- Directed by: Stelvio Massi
- Screenplay by: Boschi Huber; Art Bernd; Massimo De Rita; Stelvio Massi;
- Story by: Boschi Huber; Massimo de Rita;
- Produced by: Salvatore Smeriglio; Artur Brauner;
- Starring: Maurizio Merli; Jutta Speidel; Francisco Rabal;
- Cinematography: Pier Luigi Santi
- Music by: Stelvio Cipriani
- Production companies: Simba Film; C.C.C. Filmkunst;
- Distributed by: Medusa (Italy)
- Release dates: 22 August 1980 (Italy); 20 February 1981 (West Germany);
- Running time: 102 minutes
- Countries: Italy; West Germany;
- Box office: ₤508 million

= The Rebel (1980 Italian film) =

The Rebel (Poliziotto, solitudine e rabbia) is a 1980 poliziottesco film directed by Stelvio Massi.

== Cast ==
- Maurizio Merli as Nicola
- Jutta Speidel as Vivien
- Francisco Rabal as Tony
- Arthur Brauss as Klaus Beitz
- Reinhard Kolldehoff as Hermann Stoll

==Production==
The Rebel was shot at CCC Filmkunst in Berlin and on Location in Formello, Venice and Berlin. Merli spoke about the film stating that his crew and him "left for Germany in January 1980. It was amazing to shoot in Berlin stadium where Hitler used to deliver his speeches to the masses, especially since it was a gloomy day, with the sky completely covered with clouds. I had shivers watching the field completely covered with white snow, and all around the black marble that the stadium was built of."

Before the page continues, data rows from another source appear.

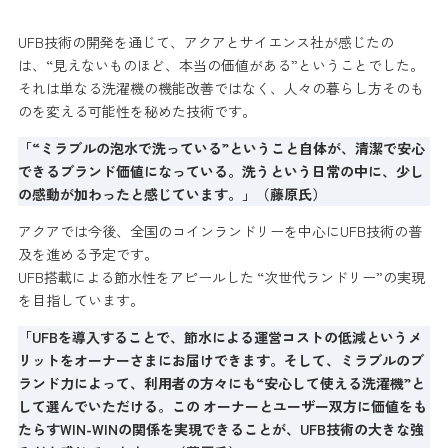
UFB技術の開発を通じて、アクアとサイエンス社が感じたの
は、“見えないものほど、本当の価値がある”ということでした。
それは単なる洗濯機の機能改善ではなく、人々の暮らし方そのも
のを変える可能性を秘めた技術です。
「“ミラブルの泡水で洗っている”ということ自体が、清潔で安心
できるブランド価値になっている。洗うという日常の中に、少し
の感動が加わったと感じています。」（藤原氏）
アクアでは今後、全国のコインランドリーを中心にUFB技術の普
及を進める予定です。
UFB搭載による節水性をアピールした “次世代ランドリー”の実現
を目指しています。
「UFBを導入することで、節水による運営コストの低減というメ
リットをオーナーさまにお届けできます。そして、ミラブルのブ
ランド力によって、利用者の方々にも“安心して使える洗濯機”と
して選んでいただける。この オーナーとユーザー双方に価値をも
たらすWIN-WINの関係を実現できることが、UFB技術の大きな強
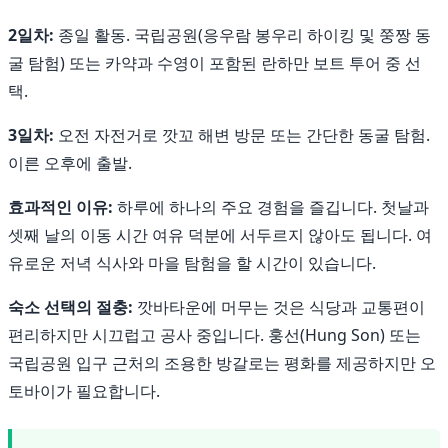
2일차:
종일 활동. 국립공원(응우람 봉우리 하이킹 및 쭝짱 동
굴 탐험) 또는 카약과 수영이 포함된 란하만 보트 투어 중 선
택.
3일차:
오전 자전거로 깟꼬 해변 방문 또는 간단한 동굴 탐험.
이른 오후에 출발.
효과적인 이유:
하루에 하나의 주요 경험을 즐깁니다. 첫날과
셋째 날의 이동 시간 여유 덕분에 서두르지 않아도 됩니다. 여
유로운 저녁 식사와 마을 탐험을 할 시간이 있습니다.
숙소 선택의 절충:
깟바타운에 머무는 것은 식당과 교통편이
편리하지만 시끄럽고 공사 중입니다. 훙선(Hung Son) 또는
국립공원 입구 근처의 조용한 방갈로는 평화를 제공하지만 오
토바이가 필요합니다.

The film was made under the original title Poliziotto solitudine e rabbia. The Italian version of the film was edited by Mauro Bonanni while the German version was edited by Sybille Windt.

==Release==
The Rebel was distributed in Italy by Medusa on 22 August 1980 with a 102 minute running time. The film grossed a total of 508 million Italian lira. It was released in West Germany on 20 February 1981 with an 87 minute runtime as Knallharte Profis. It was released on home video on VHS in Italy by AVO and as Il rebelle by Eureka.